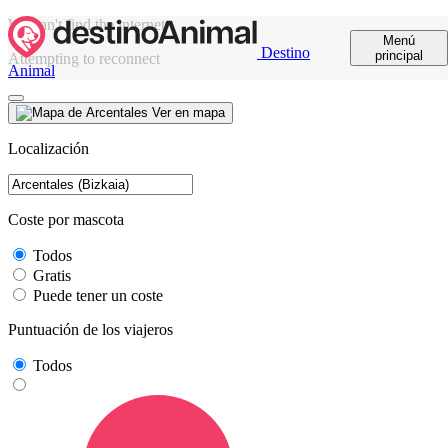
We can't find the internet
Menú
Destino
principal
Attempting to reconnect
Animal
Ver en mapa
Localización
Coste por mascota
Todos
Gratis
Puede tener un coste
Puntuación de los viajeros
Todos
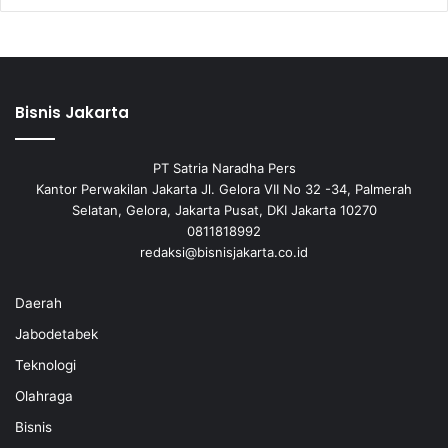
Bisnis Jakarta
PT Satria Naradha Pers
Kantor Perwakilan Jakarta Jl. Gelora VII No 32 -34, Palmerah
Selatan, Gelora, Jakarta Pusat, DKI Jakarta 10270
0811818992
redaksi@bisnisjakarta.co.id
Daerah
Jabodetabek
Teknologi
Olahraga
Bisnis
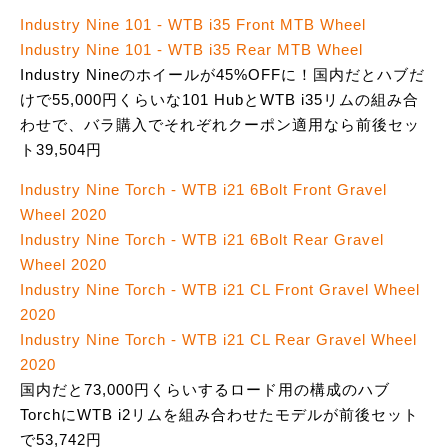
Industry Nine 101 - WTB i35 Front MTB Wheel
Industry Nine 101 - WTB i35 Rear MTB Wheel
Industry Nineのホイールが45%OFFに！国内だとハブだ
けで55,000円くらいな101 HubとWTB i35リムの組み合
わせで、バラ購入でそれぞれクーポン適用なら前後セッ
ト39,504円
Industry Nine Torch - WTB i21 6Bolt Front Gravel
Wheel 2020
Industry Nine Torch - WTB i21 6Bolt Rear Gravel
Wheel 2020
Industry Nine Torch - WTB i21 CL Front Gravel Wheel
2020
Industry Nine Torch - WTB i21 CL Rear Gravel Wheel
2020
国内だと73,000円くらいするロード用の構成のハブ
TorchにWTB i2リムを組み合わせたモデルが前後セット
で53,742円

▶ [DIRECTIONS FOR THIS TASK]:
For each line above that contains the word "Industry", give the line as it is written.

▶ [ANSWER SECTION]:
Industry Nine 101 - WTB i35 Front MTB Wheel
Industry Nine 101 - WTB i35 Rear MTB Wheel
Industry Nineのホイールが45%OFFに！国内だとハブだ
Industry Nine Torch - WTB i21 6Bolt Front Gravel
Industry Nine Torch - WTB i21 6Bolt Rear Gravel
Industry Nine Torch - WTB i21 CL Front Gravel Wheel
Industry Nine Torch - WTB i21 CL Rear Gravel Wheel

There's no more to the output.